Important to note that this will not reproduce in Safari-hosted WebKit which draws to onscreen CGContexts. It will only cause a crash when drawing to offscreen bitmap CGContextRefs as in http://bugs.webkit.org/show_bug.cgi?id=12515 . Also: I have a partial patch that prevents the crash, but I think additional window dirtying may be necessary in this case to notify the host that it should update from the bitmap context again. Can provide my unfinished patch on request.
Created attachment 13706 [details] stack trace of crash This is a stack trace showing one variation on the crash. WebCore delivers data to Flash plugin; Flash plugin re-uses GWorldPtr that is no longer valid; Flash plugin crashes.
My original understanding was that the GWorld code would not run during normal operation of Safari. Bruce, comment?
> My original understanding was that the GWorld code would not run during normal > operation of Safari. Correct. This but will never happen in Safari.
<rdar://problem/5080339>
Created attachment 13800 [details] Proposed fix. The problem is that in the QuickDraw drawing model, plugins may draw to their port during any operation.

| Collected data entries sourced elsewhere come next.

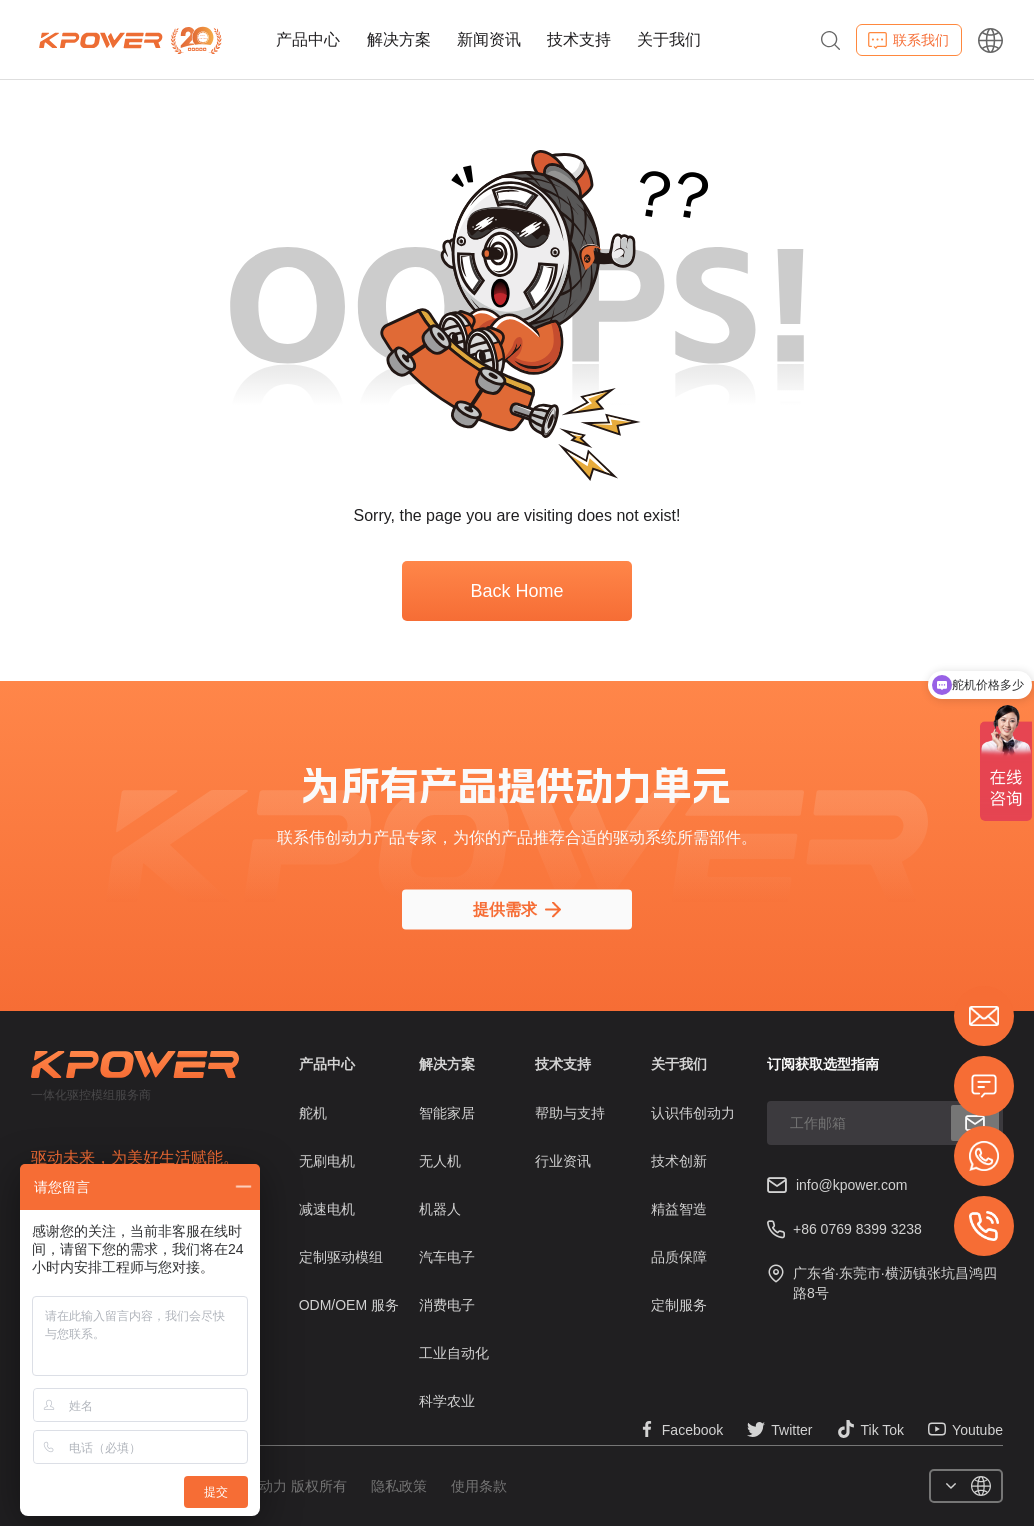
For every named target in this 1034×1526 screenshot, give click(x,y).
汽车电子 (447, 1257)
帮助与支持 (570, 1113)
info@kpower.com (851, 1185)
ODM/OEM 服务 (349, 1305)
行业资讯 (563, 1161)
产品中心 (308, 39)
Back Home (516, 591)
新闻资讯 (489, 39)
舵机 (313, 1113)
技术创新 (679, 1161)
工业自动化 (454, 1353)
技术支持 (579, 39)
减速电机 (327, 1209)
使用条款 (479, 1486)
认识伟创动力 (693, 1113)
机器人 (440, 1209)
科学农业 (447, 1401)
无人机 (440, 1161)
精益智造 (679, 1209)
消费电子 (447, 1305)
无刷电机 (327, 1161)
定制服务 (679, 1305)
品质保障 (679, 1257)
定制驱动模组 (341, 1257)
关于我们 (669, 39)
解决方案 (399, 39)
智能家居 (447, 1113)
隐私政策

So for example, when a plugin receives NPP_Write, it may choose to draw immediately. The previous bitmap GWorld implementation did not account for this; it setup a temporary GWorld before passing off to NPP_HandleEvent, then tore down the temporary GWorld when control was returned to WebKit. The solution is to keep the temporary GWorld around until the next temporary GWorld is created. In this way the plugin always has a valid GWorld to which it can draw. Unfortunately, when drawing to a bitmap GWorld in this way, there does seem to be an issue in detecting when the bitmap should be painted back on the host application's canvas. I have investigated several avenues to fix this but haven't come up with a good solution. That problem is not fixed by this patch (which I hope will be fine, since it wasn't covered by this bug in the first place).
Created attachment 13815 [details] Proposed fix. Bruce rightly pointed out that the first patch would leak a GWorld when the view was destroyed. New patch that corrects the leak.
Created attachment 13816 [details] Proposed fix. Forgot NP_NO_QUICKDRAW. Added.
The patch attached to bug 13026 contains a fix for this one as well, now.
Sadly, I couldn't come up with a good way to do regression tests. Sending WebKit/ChangeLog Sending WebKit/Plugins/WebBaseNetscapePluginView.h Sending WebKit/Plugins/WebBaseNetscapePluginView.mm Transmitting file data ... Committed revision 20668.